Can you embed XML in XSL and access it?

[johkar]

I would like to embed some XML within my XSL as either a param or a
global variable. Is this possible? If so, what is the syntax to
access it?

<xsl:call-template name="securetemplate">
<xsl:with-param name="leftnav">
<links>
<link>Link 1</link>
<link>Link 2</link>
</links>
</xsl:with-param>
</xsl:call-template>

Thanks, John

 

[Andy Dingley]

I would like to embed some XML within my XSL as either a param or a
global variable. Is this possible?

Yes. Stick it into your XSL as XML elements within a separate
namespace (and an easily findable root element). The use the XPath
document() function to access it.

 

[Martin Honnen]

I would like to embed some XML within my XSL as either a param or a
global variable. Is this possible? If so, what is the syntax to
access it?

You can embed XML data as a top level element (child of the
xsl:stylesheet element) if the element is in a different namespace e.g.

<xsl:stylesheet
xmlns:xsl="http://www.w3.org/1999/XSL/Transform"
xmlns:data="http://example.com/2006/some-data"
version="1.0">

<data:data>
<links xmlns="">
<link>Link 1</link>
<link>Link 2</link>
</links>
</data:data>

The XSLT stylesheet itself can be accessed with calling the document
function with '' e.g.
document('')
so you would get at that data with e.g.
document('')/xsl:stylesheet/data:data/links/link
to access all the link elements.


If you use xslaram or xsl:variable and have contents in these elements
then you have a result tree fragment as the parameter or variable value
that you can later copy to the result tree with xsl:copy-of e.g.

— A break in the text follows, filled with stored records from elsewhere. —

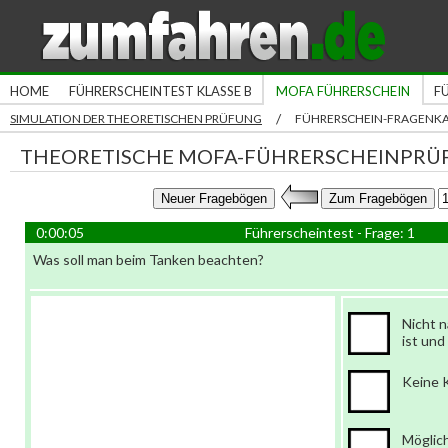
HOME
FÜHRERSCHEINTEST KLASSE B
MOFA FÜHRERSCHEIN
F
/
SIMULATION DER THEORETISCHEN PRÜFUNG
FÜHRERSCHEIN-FRAGENK
THEORETISCHE MOFA-FÜHRERSCHEINPRÜ
0:00:06
Führerscheintest - Frage: 1
Was soll man beim Tanken beachten?
Nicht n
ist und
Keine 
Möglich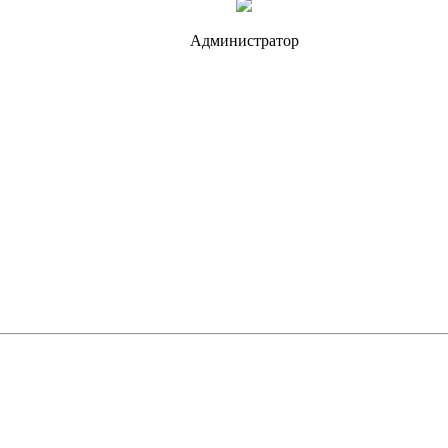
Администратор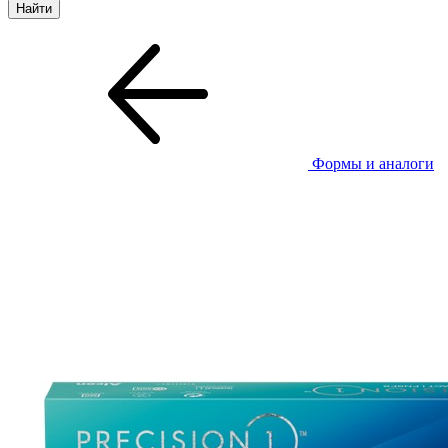
Формы и аналоги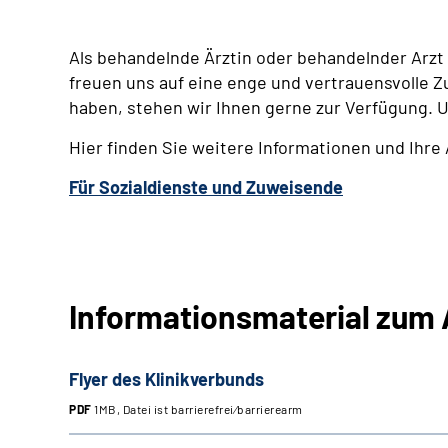
Als behandelnde Ärztin oder behandelnder Arzt 
freuen uns auf eine enge und vertrauensvolle 
haben, stehen wir Ihnen gerne zur Verfügung. Un
Hier finden Sie weitere Informationen und Ihre
Für Sozialdienste und Zuweisende
Informationsmaterial zum
Flyer des Klinikverbunds
PDF
1MB, Datei ist barrierefrei⁄barrierearm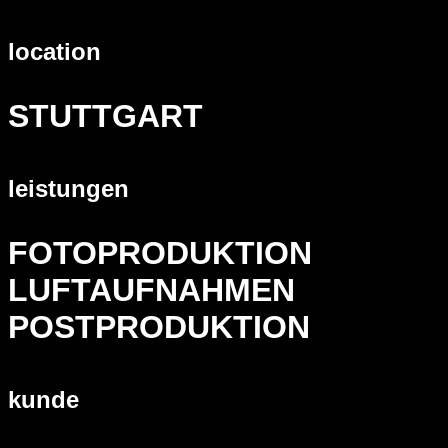
location
STUTTGART
leistungen
FOTOPRODUKTION
LUFTAUFNAHMEN
POSTPRODUKTION
kunde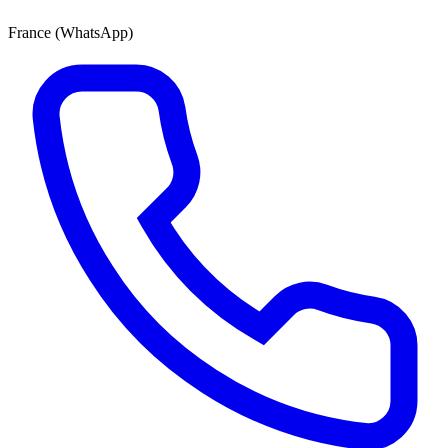
France (WhatsApp)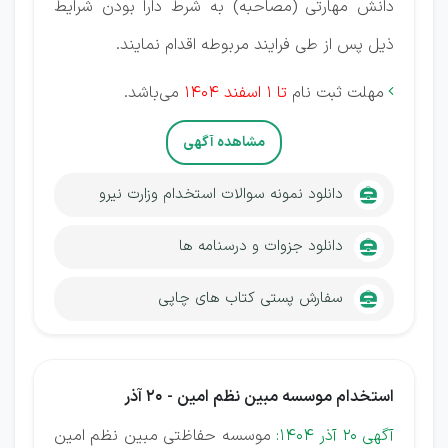
دانش مهارتی (مصاحبه) به شرط دارا بودن شرایط
ذیل پس از طی فرایند مربوطه اقدام نمایند.
مهلت ثبت نام
تا 1 اسفند 1404
می‌باشد.

مشاهده آگهی
دانلود نمونه سوالات استخدام وزارت نیرو
دانلود جزوات و درسنامه ها
سفارش پستی کتاب های چاپی
استخدام موسسه مبین نظم امین - 20 آذر
آگهی 20 آذر 1404:
موسسه حفاظتی مبین نظم امین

<xsl:call-template name="securetemplate">
<xsl:with-param name="leftnav">
<links>
<link>Link 1</link>
<link>Link 2</link>
</links>
</xsl:with-param>
</xsl:call-template>

<xsl:template name="securetemplate">
<xslaram name="leftnav"/>
<xsl:copy-of select="$leftnav"/>
</xsl:template>

 

[johkar]

I would like to embed some XML within my XSL as either a param or a
global variable. Is this possible? If so, what is the syntax to
access it?

Excellent. Thank you both. That was record response time to boot.

John

 

[johkar]

You can embed XML data as a top level element (child of the
xsl:stylesheet element) if the element is in a different namespace e.g.

<xsl:stylesheet
xmlns:xsl="http://www.w3.org/1999/XSL/Transform"
xmlns:data="http://example.com/2006/some-data"
version="1.0">

<data:data>
<links xmlns="">
<link>Link 1</link>
<link>Link 2</link>
</links>
</data:data>

The XSLT stylesheet itself can be accessed with calling the document
function with '' e.g.
document('')
so you would get at that data with e.g.
document('')/xsl:stylesheet/data:data/links/link
to access all the link elements.


If you use xslaram or xsl:variable and have contents in these elements
then you have a result tree fragment as the parameter or variable value
that you can later copy to the result tree with xsl:copy-of e.g.

<xsl:call-template name="securetemplate">
<xsl:with-param name="leftnav">
<links>
<link>Link 1</link>
<link>Link 2</link>
</links>
</xsl:with-param>
</xsl:call-template>

<xsl:template name="securetemplate">
<xslaram name="leftnav"/>
<xsl:copy-of select="$leftnav"/>
</xsl:template>

One more question. If data:data is on the main page, how can you
access it in an included xsl?

John

 

[Joe Kesselman]

One more question. If data:data is on the main page, how can you
access it in an included xsl?

I'm not sure what you mean by "main page" in this context. The main
stylesheet? If you know the URI for that stylesheet, you can ask the
document function to retrieve from that specific URI. If you don't know
the URI, you may have to pass it down as a parameter ... or just pass a
reference to that data:data element down as a parameter.

 

[johkar]

I'm not sure what you mean by "main page" in this context. The main
stylesheet? If you know the URI for that stylesheet, you can ask the
document function to retrieve from that specific URI. If you don't know
the URI, you may have to pass it down as a parameter ... or just pass a
reference to that data:data element down as a parameter.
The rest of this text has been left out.